The topic of immigration received polarized stances, with the Republicans speaking strongly against sanctuary cities and voicing support for President Donald Trump’s border wall proposal, while Democratic candidates stood in solidarity with the Deferred Action for Childhood Arrivals program and undocumented workers.
“Seventy-five percent of our agricultural workers are undocumented. We would cripple our agricultural economy if we went through with the Trump administration’s plans on immigration,” Jammal said.
Thorburn and Cox both argued in favor of tuition-free public education, stating that a lack of federal funding and high costs are taking a detrimental toll on college students.
“It takes them a long time to graduate because they have to work full time,” Thorburn said. “In addition, we have to fund skill-based education for the 65 percent of people who don’t go to college.”
Schatzle disagreed, however, drawing from her own experience as someone who worked full time through college and law school.
“(Students) shouldn’t be coddled. They shouldn’t be told that ‘It’s okay. You need your rest.’ If you want something you work for it,” Schatzle said.
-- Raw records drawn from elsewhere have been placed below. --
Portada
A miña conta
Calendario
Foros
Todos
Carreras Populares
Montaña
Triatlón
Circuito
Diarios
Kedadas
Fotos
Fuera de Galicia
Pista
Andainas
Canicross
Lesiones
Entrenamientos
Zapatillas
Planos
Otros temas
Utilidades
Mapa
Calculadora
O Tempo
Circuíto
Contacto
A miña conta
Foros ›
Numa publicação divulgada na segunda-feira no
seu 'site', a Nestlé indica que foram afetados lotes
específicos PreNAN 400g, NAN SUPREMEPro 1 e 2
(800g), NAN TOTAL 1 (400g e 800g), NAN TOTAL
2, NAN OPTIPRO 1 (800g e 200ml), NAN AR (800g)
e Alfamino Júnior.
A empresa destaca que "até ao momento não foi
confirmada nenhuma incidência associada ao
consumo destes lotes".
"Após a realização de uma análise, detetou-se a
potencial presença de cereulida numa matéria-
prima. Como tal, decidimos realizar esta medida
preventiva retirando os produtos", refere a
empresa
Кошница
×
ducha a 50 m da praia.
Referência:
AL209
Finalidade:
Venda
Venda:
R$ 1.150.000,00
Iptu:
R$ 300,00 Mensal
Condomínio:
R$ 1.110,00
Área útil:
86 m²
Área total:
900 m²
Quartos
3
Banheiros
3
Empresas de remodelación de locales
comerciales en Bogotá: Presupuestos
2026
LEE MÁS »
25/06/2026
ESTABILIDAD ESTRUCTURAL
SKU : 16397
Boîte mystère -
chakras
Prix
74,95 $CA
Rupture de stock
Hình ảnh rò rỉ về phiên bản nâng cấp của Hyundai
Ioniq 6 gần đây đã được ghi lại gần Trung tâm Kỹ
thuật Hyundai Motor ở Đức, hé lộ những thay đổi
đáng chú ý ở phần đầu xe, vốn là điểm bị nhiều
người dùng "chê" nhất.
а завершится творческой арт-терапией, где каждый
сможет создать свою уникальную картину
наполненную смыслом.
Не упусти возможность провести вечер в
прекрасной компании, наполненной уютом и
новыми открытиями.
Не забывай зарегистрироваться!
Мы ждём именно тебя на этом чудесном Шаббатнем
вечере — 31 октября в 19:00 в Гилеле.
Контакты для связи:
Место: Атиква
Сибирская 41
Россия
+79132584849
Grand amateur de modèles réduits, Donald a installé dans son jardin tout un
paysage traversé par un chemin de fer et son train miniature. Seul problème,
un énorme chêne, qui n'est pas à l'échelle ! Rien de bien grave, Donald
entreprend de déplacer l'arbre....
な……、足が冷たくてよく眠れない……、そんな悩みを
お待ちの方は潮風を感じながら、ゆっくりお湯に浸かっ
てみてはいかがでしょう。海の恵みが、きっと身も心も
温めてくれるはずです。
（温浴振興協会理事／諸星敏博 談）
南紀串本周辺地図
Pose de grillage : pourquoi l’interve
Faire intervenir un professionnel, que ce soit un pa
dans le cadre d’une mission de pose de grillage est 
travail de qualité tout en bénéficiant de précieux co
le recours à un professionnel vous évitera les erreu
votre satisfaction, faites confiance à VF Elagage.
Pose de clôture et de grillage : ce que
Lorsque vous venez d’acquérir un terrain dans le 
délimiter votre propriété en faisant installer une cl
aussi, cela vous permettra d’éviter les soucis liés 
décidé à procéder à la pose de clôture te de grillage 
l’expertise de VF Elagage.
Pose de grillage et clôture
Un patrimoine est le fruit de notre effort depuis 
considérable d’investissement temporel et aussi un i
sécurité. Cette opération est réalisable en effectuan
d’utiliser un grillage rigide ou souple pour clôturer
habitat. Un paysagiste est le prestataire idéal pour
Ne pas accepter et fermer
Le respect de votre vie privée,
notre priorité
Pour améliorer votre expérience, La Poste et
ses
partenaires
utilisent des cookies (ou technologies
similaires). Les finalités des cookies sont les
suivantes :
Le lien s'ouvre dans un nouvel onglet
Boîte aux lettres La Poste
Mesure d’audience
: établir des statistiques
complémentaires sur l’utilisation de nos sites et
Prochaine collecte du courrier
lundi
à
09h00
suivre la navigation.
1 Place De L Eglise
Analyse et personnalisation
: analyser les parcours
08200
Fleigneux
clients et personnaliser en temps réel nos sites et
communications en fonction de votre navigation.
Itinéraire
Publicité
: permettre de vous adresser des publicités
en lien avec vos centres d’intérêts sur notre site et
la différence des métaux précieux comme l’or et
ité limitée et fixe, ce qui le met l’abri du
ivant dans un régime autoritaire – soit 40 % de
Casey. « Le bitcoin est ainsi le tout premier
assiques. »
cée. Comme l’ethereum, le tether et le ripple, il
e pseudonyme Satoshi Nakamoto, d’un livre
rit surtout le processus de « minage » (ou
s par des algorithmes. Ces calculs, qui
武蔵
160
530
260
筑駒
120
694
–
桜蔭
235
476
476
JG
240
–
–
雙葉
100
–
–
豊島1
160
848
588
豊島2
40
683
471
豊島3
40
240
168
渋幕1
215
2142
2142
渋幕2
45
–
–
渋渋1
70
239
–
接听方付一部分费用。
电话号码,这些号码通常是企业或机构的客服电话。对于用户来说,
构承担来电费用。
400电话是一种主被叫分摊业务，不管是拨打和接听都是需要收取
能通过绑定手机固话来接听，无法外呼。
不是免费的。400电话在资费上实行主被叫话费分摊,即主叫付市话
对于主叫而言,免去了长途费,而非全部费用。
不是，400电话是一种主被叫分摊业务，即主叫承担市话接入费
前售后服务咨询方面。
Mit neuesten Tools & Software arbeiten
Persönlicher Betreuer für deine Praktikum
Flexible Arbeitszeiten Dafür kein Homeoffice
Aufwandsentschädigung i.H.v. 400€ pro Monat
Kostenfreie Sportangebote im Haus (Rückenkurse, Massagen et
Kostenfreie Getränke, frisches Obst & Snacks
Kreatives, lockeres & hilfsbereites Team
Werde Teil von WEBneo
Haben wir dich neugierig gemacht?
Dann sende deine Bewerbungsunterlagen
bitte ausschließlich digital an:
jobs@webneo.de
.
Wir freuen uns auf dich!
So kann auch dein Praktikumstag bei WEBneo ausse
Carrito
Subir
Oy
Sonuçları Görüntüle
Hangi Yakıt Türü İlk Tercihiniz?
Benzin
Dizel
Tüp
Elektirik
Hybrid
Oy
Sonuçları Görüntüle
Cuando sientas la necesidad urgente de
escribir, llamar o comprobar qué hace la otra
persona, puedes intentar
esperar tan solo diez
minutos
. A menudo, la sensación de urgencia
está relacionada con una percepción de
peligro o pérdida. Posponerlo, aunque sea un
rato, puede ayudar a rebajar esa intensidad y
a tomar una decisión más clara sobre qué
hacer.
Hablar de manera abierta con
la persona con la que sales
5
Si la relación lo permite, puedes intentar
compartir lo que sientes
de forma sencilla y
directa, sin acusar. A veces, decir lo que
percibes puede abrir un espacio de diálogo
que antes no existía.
Several of the candidates voiced their dissatisfaction with the current state of Congress, and stated similar intents to introduce legislative change.
After the forum, institute members outside of the auditorium offered the candidates positive feedback.
“The candidates were courteous to each other. There was even some humor that came in,” said institute member Monika Broome. “I found it very interesting and somewhat entertaining.”
The two candidates who receive the most votes for the 39th District will be selected in the primary election on June 5. They will then campaign for the seat in the Nov. 6 general election.